Problem to work on: Where a line of the material contains the string "acondicionado", copy that line.

::::

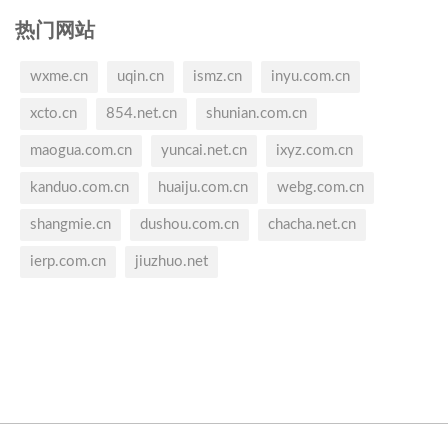
热门网站
wxme.cn
uqin.cn
ismz.cn
inyu.com.cn
xcto.cn
854.net.cn
shunian.com.cn
maogua.com.cn
yuncai.net.cn
ixyz.com.cn
kanduo.com.cn
huaiju.com.cn
webg.com.cn
shangmie.cn
dushou.com.cn
chacha.net.cn
ierp.com.cn
jiuzhuo.net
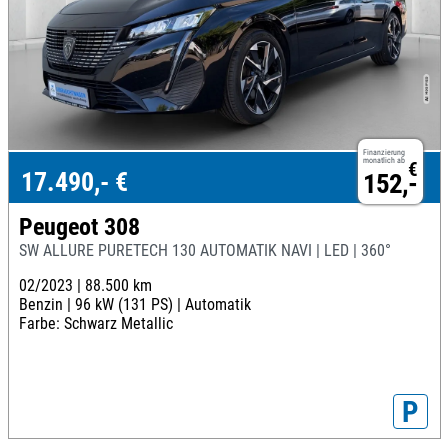
Finanzierung
monatlich ab
€
17.490,- €
152,-
Peugeot 308
SW ALLURE PURETECH 130 AUTOMATIK NAVI | LED | 360°
02/2023 |
88.500 km
Benzin |
96 kW (131 PS) |
Automatik
Farbe: Schwarz Metallic
P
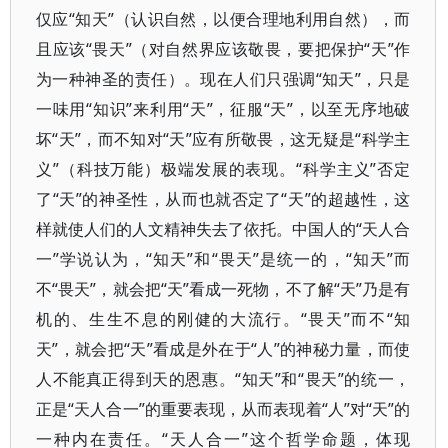
仅应“知天”（认识自然，以便合理地利用自然），而
且应该“畏天”（对自然界应该敬畏，要把保护“天”作
为一种神圣的责任）。现在人们只强调“知天”，只是
一味用“知识”来利用“天”，征服“天”，以至无序地破
坏“天”，而不知对“天”应有所敬畏，这无疑是“科学主
义”（科技万能）极端发展的表现。“科学主义”否定
了“天”的神圣性，从而也就否定了“天”的超越性，这
样就使人们的人文精神失去了依托。中国人的“天人合
一”学说认为，“知天”和“畏天”是统一的，“知天”而
不“畏天”，就会把“天”看成一死物，不了解“天”乃是有
机的、生生不息的刚健的大流行。“畏天”而不“知
天”，就会把“天”看成是外在于“人”的神秘力量，而使
人不能真正得到天的恩惠。“知天”和“畏天”的统一，
正是“天人合一”的重要表现，从而表现着“人”对“天”的
一种内在责任。“天人合一”这个哲学命题，体现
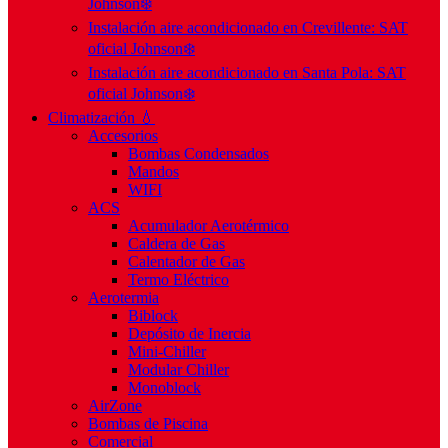
Johnson❄️
Instalación aire acondicionado en Crevillente: SAT
oficial Johnson❄️
Instalación aire acondicionado en Santa Pola: SAT
oficial Johnson❄️
Climatización 💧
Accesorios
Bombas Condensados
Mandos
WIFI
ACS
Acumulador Aerotérmico
Caldera de Gas
Calentador de Gas
Termo Eléctrico
Aerotermia
Biblock
Depósito de Inercia
Mini-Chiller
Modular Chiller
Monoblock
AirZone
Bombas de Piscina
Comercial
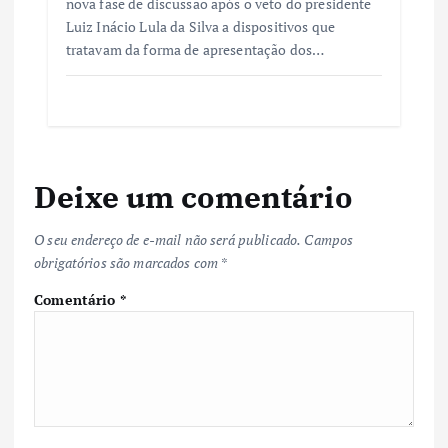
nova fase de discussão após o veto do presidente
Luiz Inácio Lula da Silva a dispositivos que
tratavam da forma de apresentação dos…
Deixe um comentário
O seu endereço de e-mail não será publicado.
Campos
obrigatórios são marcados com
*
Comentário
*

::::

Exercise answer:
Instalación aire acondicionado en Crevillente: SAT
Instalación aire acondicionado en Santa Pola: SAT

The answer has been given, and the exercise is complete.